Some people, so completely disgusted, choose to throw away the season entirely, scratch it off as commercialism at its worst and throw the baby out with the bathwater, discarding any goodness that could come from a season which should be ushered in with joy.

You would be forgiven if you did. In 2012, Walmart and several other retailers announced that they would open most of their stores at 8:00 p.m. on Thanksgiving Day; sadness at its best and desperation at its worst.

But do we need to shame Black Friday, disregard the December holidays; the presents, decorations, and the cards?

Can they not be embraced without the chaos; without affecting our inner nature? Is there a goodness of the human spirit in this?

Christmas, like Thanksgiving, is a holiday that has best intentions at heart (regardless of historical accuracy, or religious affiliation the modern purpose is meant to bring friends, family, and even strangers to one communal table; to break the proverbial bread together, and to share love.

Gifts, no matter how large or small, expensive or affordable are welcomed, not because of the price tag, but because it expresses the thoughts of, “I care for you, I thought of you; this gift is for you”.

Whether bought at a discounted price or not is irrelevant.

Honestly: how many of us are struggling financially? According to CNN, 76 million Americans are battling or only just getting by; that’s 31% of adults.

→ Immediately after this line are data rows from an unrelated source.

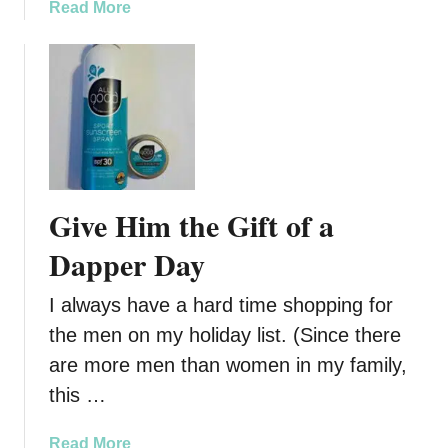
’
a
Read More
t
b
J
o
u
u
s
t
t
W
f
e
o
n
r
d
Give Him the Gift of a
E
i
a
g
Dapper Day
t
o
i
K
I always have a hard time shopping for
n
n
the men on my holiday list. (Since there
g
o
are more men than women in my family,
w
s
this …
W
i
a
Read More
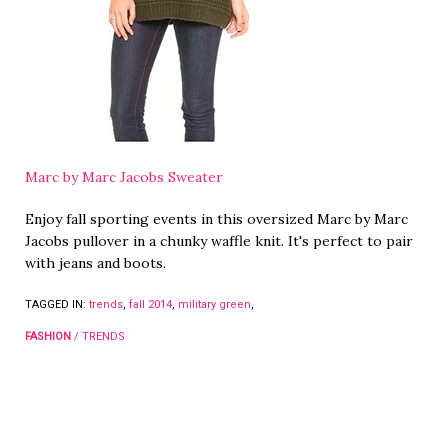
Marc by Marc Jacobs Sweater
Enjoy fall sporting events in this oversized Marc by Marc
Jacobs pullover in a chunky waffle knit. It's perfect to pair
with jeans and boots.
TAGGED IN:
trends
,
fall 2014
,
military green
,
FASHION
/
TRENDS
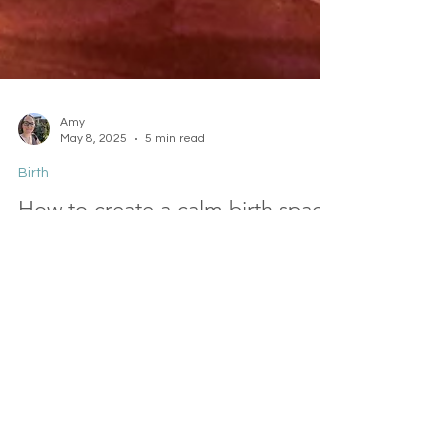
Amy
May 8, 2025
5 min read
Birth
How to create a calm birth space
at home or hospital
Whether you choose a home birth or a hospital
birth, there are things you can do to make the
space feel safer, calmer, and more homely. You
always have options. In this short guide, I'll explain
and give you ideas for creating a calm birth
space for you.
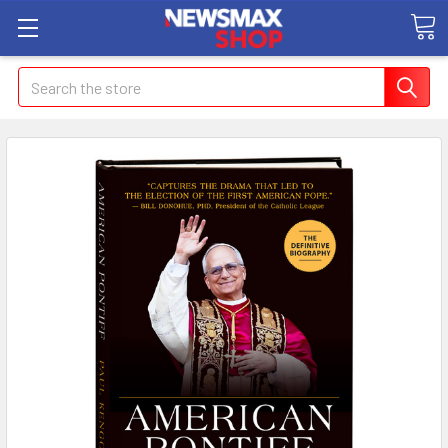
Search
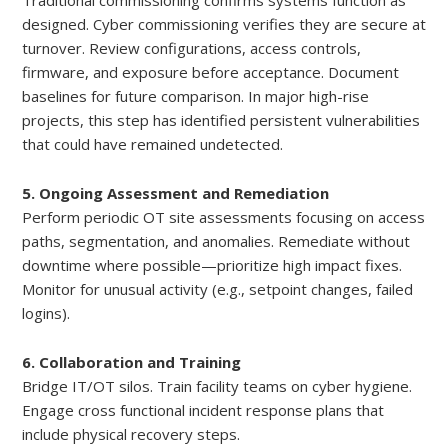
Traditional commissioning confirms systems function as
designed. Cyber commissioning verifies they are secure at
turnover. Review configurations, access controls,
firmware, and exposure before acceptance. Document
baselines for future comparison. In major high-rise
projects, this step has identified persistent vulnerabilities
that could have remained undetected.
5. Ongoing Assessment and Remediation
Perform periodic OT site assessments focusing on access
paths, segmentation, and anomalies. Remediate without
downtime where possible—prioritize high impact fixes.
Monitor for unusual activity (e.g., setpoint changes, failed
logins).
6. Collaboration and Training
Bridge IT/OT silos. Train facility teams on cyber hygiene.
Engage cross functional incident response plans that
include physical recovery steps.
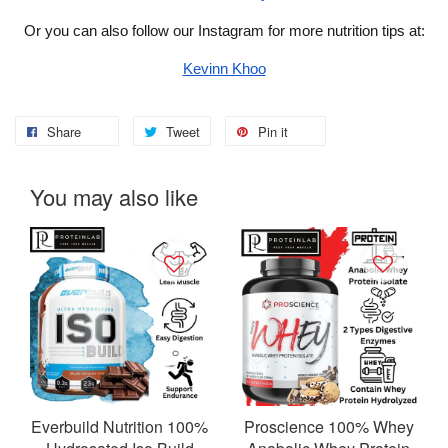
Or you can also follow our Instagram for more nutrition tips at:
Kevinn Khoo
Share
Tweet
Pin it
You may also like
Everbuild Nutrition 100%
Proscience 100% Whey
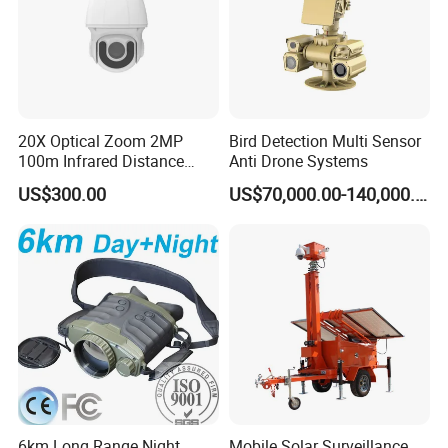
20X Optical Zoom 2MP
Bird Detection Multi Sensor
100m Infrared Distance
Anti Drone Systems
Dome Camera
US$300.00
US$70,000.00-140,000.00
6km Long Range Night
Mobile Solar Surveillance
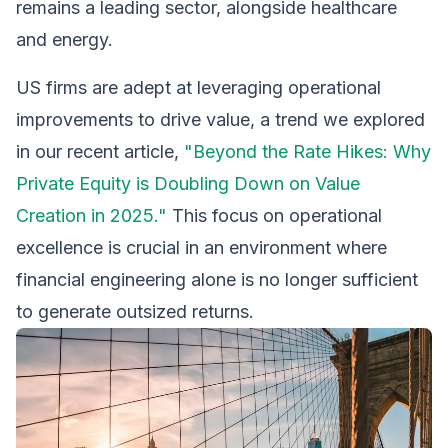
remains a leading sector, alongside healthcare
and energy.
US firms are adept at leveraging operational
improvements to drive value, a trend we explored
in our recent article,
"Beyond the Rate Hikes: Why
Private Equity is Doubling Down on Value
Creation in 2025."
This focus on operational
excellence is crucial in an environment where
financial engineering alone is no longer sufficient
to generate outsized returns.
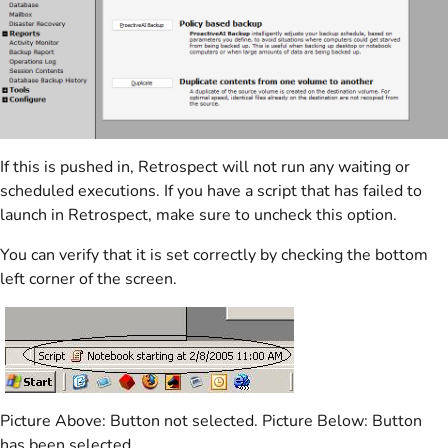
If this is pushed in, Retrospect will not run any waiting or
scheduled executions. If you have a script that has failed to
launch in Retrospect, make sure to uncheck this option.
You can verify that it is set correctly by checking the bottom
left corner of the screen.
Picture Above: Button not selected. Picture Below: Button
has been selected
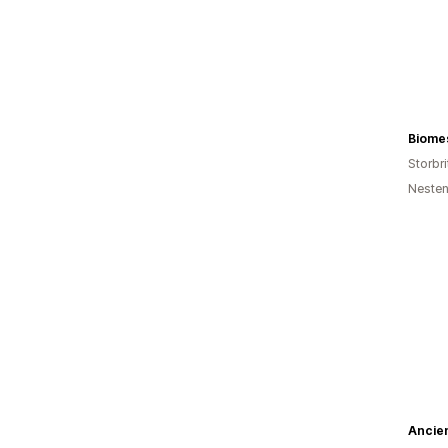
Biome
Storbri
Nesten
Ancien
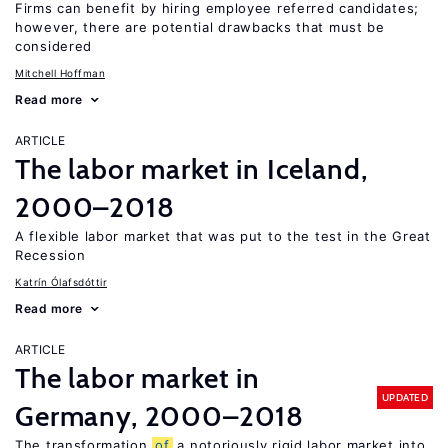
Firms can benefit by hiring employee referred candidates;
however, there are potential drawbacks that must be
considered
Mitchell Hoffman
Read more
ARTICLE
The labor market in Iceland,
2000–2018
A flexible labor market that was put to the test in the Great
Recession
Katrín Ólafsdóttir
Read more
ARTICLE
The labor market in
UPDATED
Germany, 2000–2018
The transformation
of
a notoriously rigid labor market into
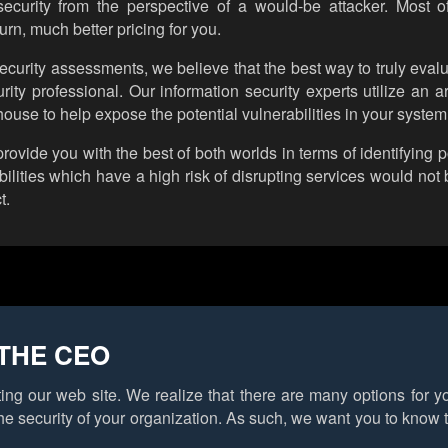
 security from the perspective of a would-be attacker. Most 
urn, much better pricing for you.
curity assessments, we believe that the best way to truly evalu
rity professional. Our information security experts utilize an 
ouse to help expose the potential vulnerabilities in your system
ide you with the best of both worlds in terms of identifying po
ilities which have a high risk of disrupting services would not 
t.
THE CEO
ting our web site. We realize that there are many options for 
he security of your organization. As such, we want you to know 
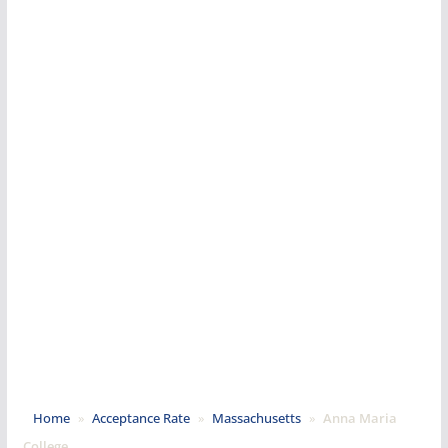
Home
»
Acceptance Rate
»
Massachusetts
»
Anna Maria
College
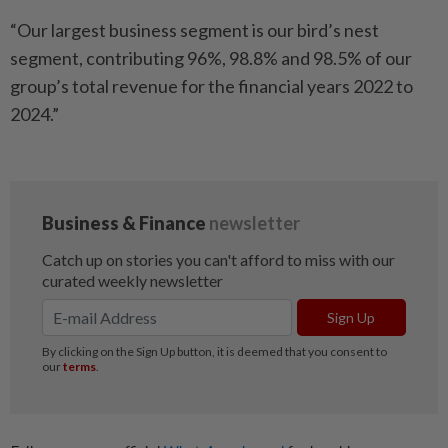
“Our largest business segment is our bird’s nest
segment, contributing 96%, 98.8% and 98.5% of our
group’s total revenue for the financial years 2022 to
2024.”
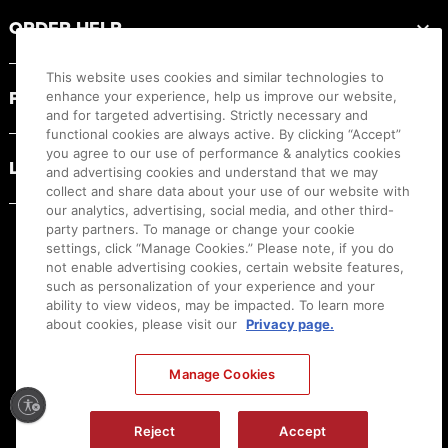
ORDER HELP
This website uses cookies and similar technologies to
PRODUCT RESOURCES
enhance your experience, help us improve our website,
and for targeted advertising. Strictly necessary and
functional cookies are always active. By clicking “Accept”
you agree to our use of performance & analytics cookies
LEGAL
and advertising cookies and understand that we may
collect and share data about your use of our website with
our analytics, advertising, social media, and other third-
party partners. To manage or change your cookie
settings, click “Manage Cookies.” Please note, if you do
not enable advertising cookies, certain website features,
such as personalization of your experience and your
ability to view videos, may be impacted. To learn more
about cookies, please visit our
Privacy page.
Manage Cookies
Ⓒ
2026
Canon U.S.A., Inc. All Rights Reserved. Reproduction in whole or part without
permission is prohibited.
|
[
+
] Feedback
Reject
Accept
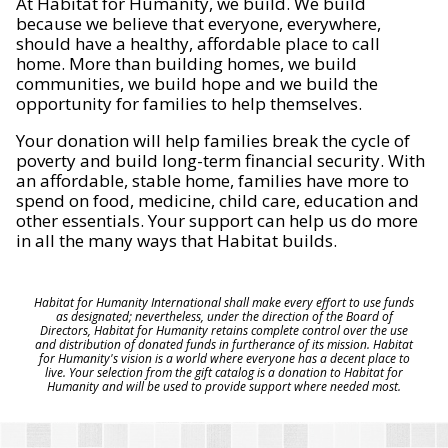
At Habitat for Humanity, we build. We build
because we believe that everyone, everywhere,
should have a healthy, affordable place to call
home. More than building homes, we build
communities, we build hope and we build the
opportunity for families to help themselves.
Your donation will help families break the cycle of
poverty and build long-term financial security. With
an affordable, stable home, families have more to
spend on food, medicine, child care, education and
other essentials. Your support can help us do more
in all the many ways that Habitat builds.
Habitat for Humanity International shall make every effort to use funds
as designated; nevertheless, under the direction of the Board of
Directors, Habitat for Humanity retains complete control over the use
and distribution of donated funds in furtherance of its mission. Habitat
for Humanity's vision is a world where everyone has a decent place to
live. Your selection from the gift catalog is a donation to Habitat for
Humanity and will be used to provide support where needed most.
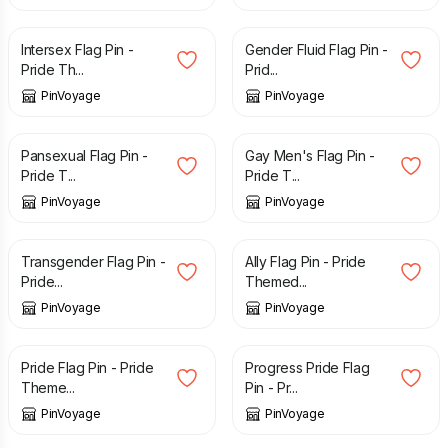
£
3.29
£
3.29
Intersex Flag Pin -
Gender Fluid Flag Pin -
Pride Th...
Prid...
PinVoyage
PinVoyage
£
3.29
£
3.29
Pansexual Flag Pin -
Gay Men's Flag Pin -
Pride T...
Pride T...
PinVoyage
PinVoyage
£
3.29
£
3.29
Transgender Flag Pin -
Ally Flag Pin - Pride
Pride...
Themed...
PinVoyage
PinVoyage
£
3.29
£
3.29
Pride Flag Pin - Pride
Progress Pride Flag
Theme...
Pin - Pr...
PinVoyage
PinVoyage
£
3.29
£
3.29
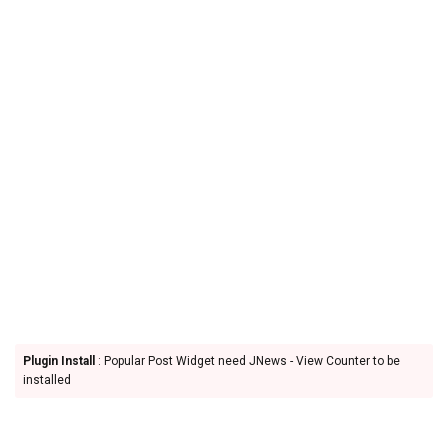
Plugin Install
: Popular Post Widget need JNews - View Counter to be
installed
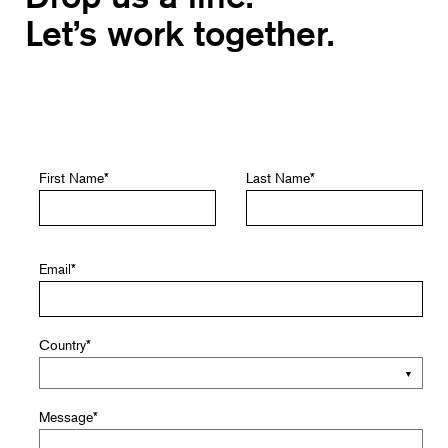
Let’s work together.
First Name
*
Last Name
*
Email
*
Country
*
Message
*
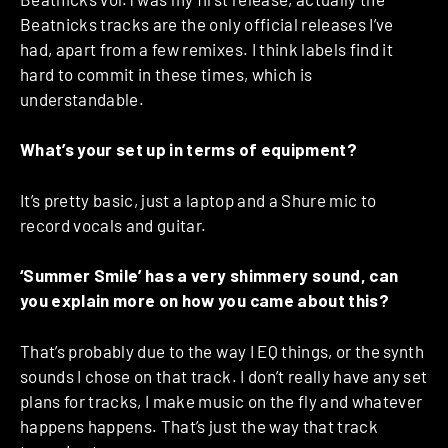
Beatnicks tracks are the only official releases I’ve
had, apart from a few remixes. I think labels find it
hard to commit in these times, which is
understandable.
What’s your set up in terms of equipment?
It’s pretty basic, just a laptop and a Shure mic to
record vocals and guitar.
‘Summer Smile’ has a very shimmery sound, can
you explain more on how you came about this?
That’s probably due to the way I EQ things, or the synth
sounds I chose on that track. I don’t really have any set
plans for tracks, I make music on the fly and whatever
happens happens. That’s just the way that track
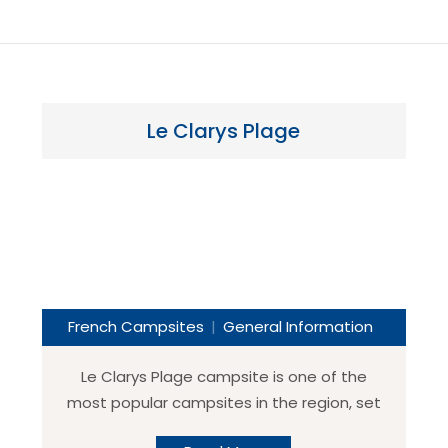
Le Clarys Plage
French Campsites
General Information
Le Clarys Plage campsite is one of the
most popular campsites in the region, set
in the northern part of the Vendee close to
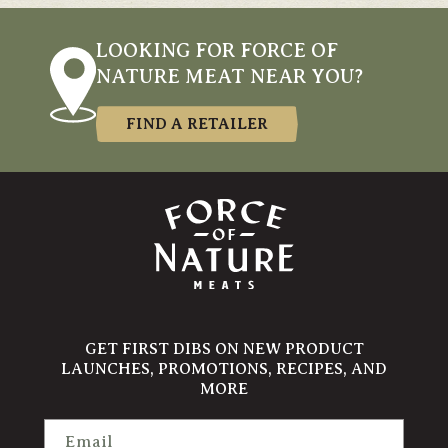
LOOKING FOR FORCE OF
NATURE MEAT NEAR YOU?
FIND A RETAILER
GET FIRST DIBS ON NEW PRODUCT
LAUNCHES, PROMOTIONS, RECIPES, AND
MORE
Email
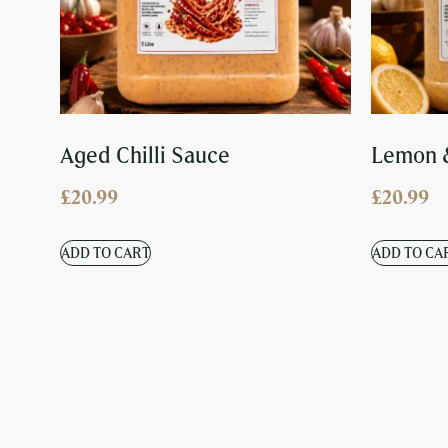
Aged Chilli Sauce
Lemon 
£
20.99
£
20.99
ADD TO CART
ADD TO CA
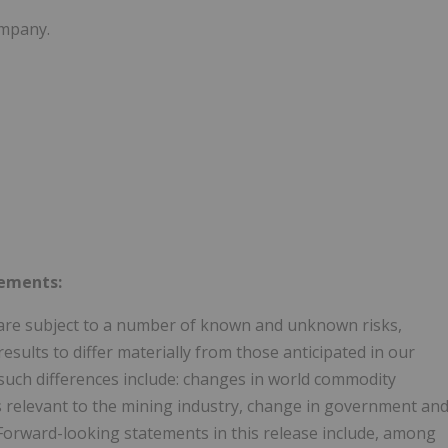
ompany.
tements:
are subject to a number of known and unknown risks,
esults to differ materially from those anticipated in our
such differences include: changes in world commodity
s relevant to the mining industry, change in government an
 Forward-looking statements in this release include, among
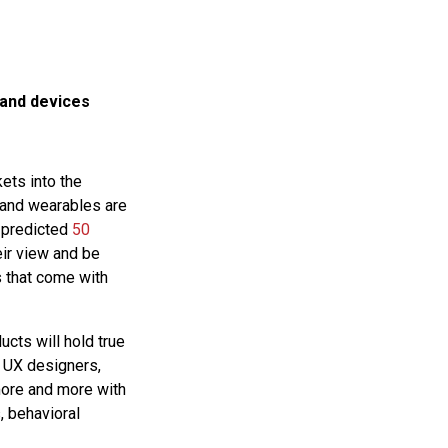
 and devices
ets into the
 and wearables are
a predicted
50
ir view and be
s that come with
cts will hold true
s UX designers,
more and more with
, behavioral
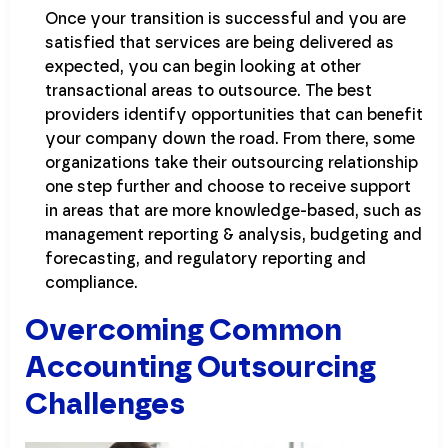
Once your transition is successful and you are
satisfied that services are being delivered as
expected, you can begin looking at other
transactional areas to outsource. The best
providers identify opportunities that can benefit
your company down the road. From there, some
organizations take their outsourcing relationship
one step further and choose to receive support
in areas that are more knowledge-based, such as
management reporting & analysis, budgeting and
forecasting, and regulatory reporting and
compliance.
Overcoming Common
Accounting Outsourcing
Challenges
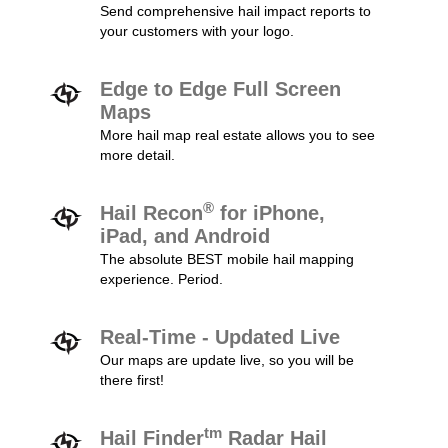
Send comprehensive hail impact reports to
your customers with your logo.
Edge to Edge Full Screen
Maps
More hail map real estate allows you to see
more detail.
®
Hail Recon
for iPhone,
iPad, and Android
The absolute BEST mobile hail mapping
experience. Period.
Real-Time - Updated Live
Our maps are update live, so you will be
there first!
tm
Hail Finder
Radar Hail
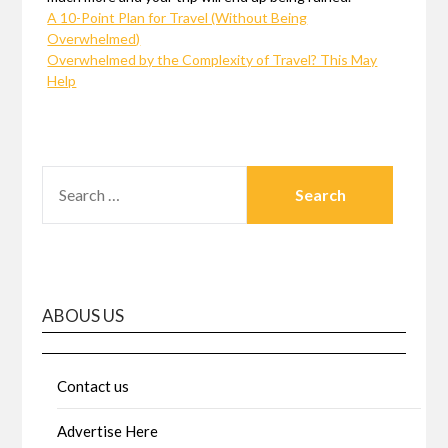
A 10-Point Plan for Travel (Without Being
Overwhelmed)
Overwhelmed by the Complexity of Travel? This May
Help
SEARCH
FOR:
ABOUS US
Contact us
Advertise Here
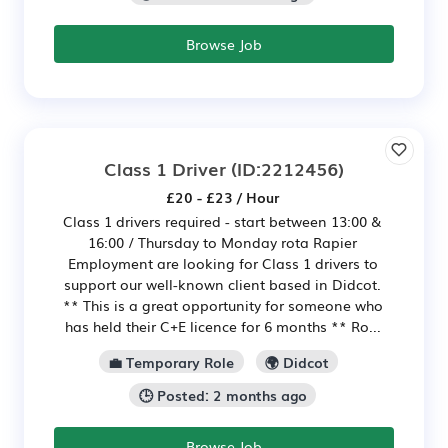
Browse Job
Class 1 Driver
(ID:2212456)
£20 - £23 / Hour
Class 1 drivers required - start between 13:00 &
16:00 / Thursday to Monday rota Rapier
Employment are looking for Class 1 drivers to
support our well-known client based in Didcot.
** This is a great opportunity for someone who
has held their C+E licence for 6 months ** Ro...
💼 Temporary Role
🌍 Didcot
🕒 Posted: 2 months ago
Browse Job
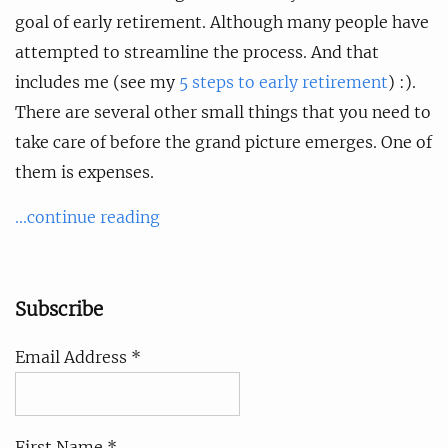
goal of early retirement. Although many people have
attempted to streamline the process. And that
includes me (see my
5 steps to early retirement
) :).
There are several other small things that you need to
take care of before the grand picture emerges. One of
them is expenses.
...continue reading
Subscribe
Email Address *
First Name *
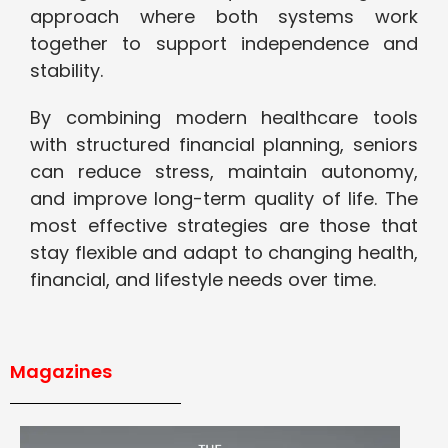
approach where both systems work
together to support independence and
stability.
By combining modern healthcare tools
with structured financial planning, seniors
can reduce stress, maintain autonomy,
and improve long-term quality of life. The
most effective strategies are those that
stay flexible and adapt to changing health,
financial, and lifestyle needs over time.
Magazines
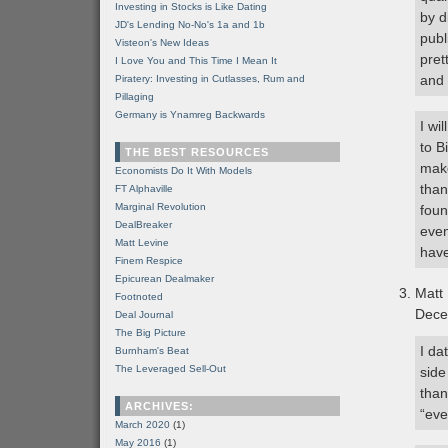
Investing in Stocks is Like Dating
by d
JD's Lending No-No's 1a and 1b
publ
Visteon's New Ideas
pret
I Love You and This Time I Mean It
and 
Piratery: Investing in Cutlasses, Rum and
Pillaging
Germany is Ynamreg Backwards
I wi
to B
THE BEST RESOURCES
make
Economists Do It With Models
than
FT Alphaville
Marginal Revolution
foun
DealBreaker
even
Matt Levine
have
Finem Respice
Epicurean Dealmaker
Matt
Footnoted
Dece
Deal Journal
The Big Picture
I da
Burnham's Beat
The Leveraged Sell-Out
side
than
ARCHIVES:
“eve
March 2020
(1)
May 2016
(1)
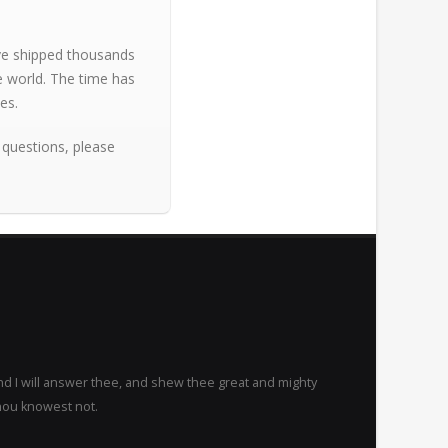
ave shipped thousands
e world. The time has
es.
 questions, please
nd I will answer thee, and shew thee great and mighty
hou knowest not.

The same article says that 46% of Americans would be unable to make an additional $400 payment and that in an emergency they would be left with no choice but to borrow the money or sell something they own.

So suddenly, a month shy of arguably of the busiest season of the year, single moms, hard-working dads, loved aunts, uncles and grandparents are faced with the realization that a gift giving occasion is just around the corner.

And so enters Black Friday. A saving grace of shoppers everywhere. Yes, it is materialistic, and brings out characteristics, in some, that embarrass us as a nation. But it offers a stark peak into the human nature of others.

A struggling parent could perhaps be forgiven for leaving the house in the early morning hours just to ensure that their family has something under their tree. Heck, that they may even have a tree at all. A friend or family member braves the cold, the push of shoppers, the arrogance and the aggressiveness because for them, the discount is what makes it possible to buy a gift at all.

Maybe you have been there, part of almost 50% of Americans who face the reality of struggling this time of year. Maybe you haven’t.

So yes, it’s a day that can be, and sometimes is, associated with ugliness, and frankly, often rightfully so. But with an estimated 137 million Americans shopping this past Black Friday (which fell on 25 November 2016), the percentage of distressing stories is low.

Also See: Best Black Friday Deals

In amongst them are hidden gems of single parents who want to take care of their family. Who long to continue traditions of carefully hung stockings, the excitement of Christmas morning, brightly colored paper that crunches as it is unwrapped, happy, lit-up children’s faces.

What is under the tree is so much less important than the spirit in which it given, gotten, and received. Black Friday is a powerful day; whether it unites or divides rests on your shoulders. Remember the true human spirit this season.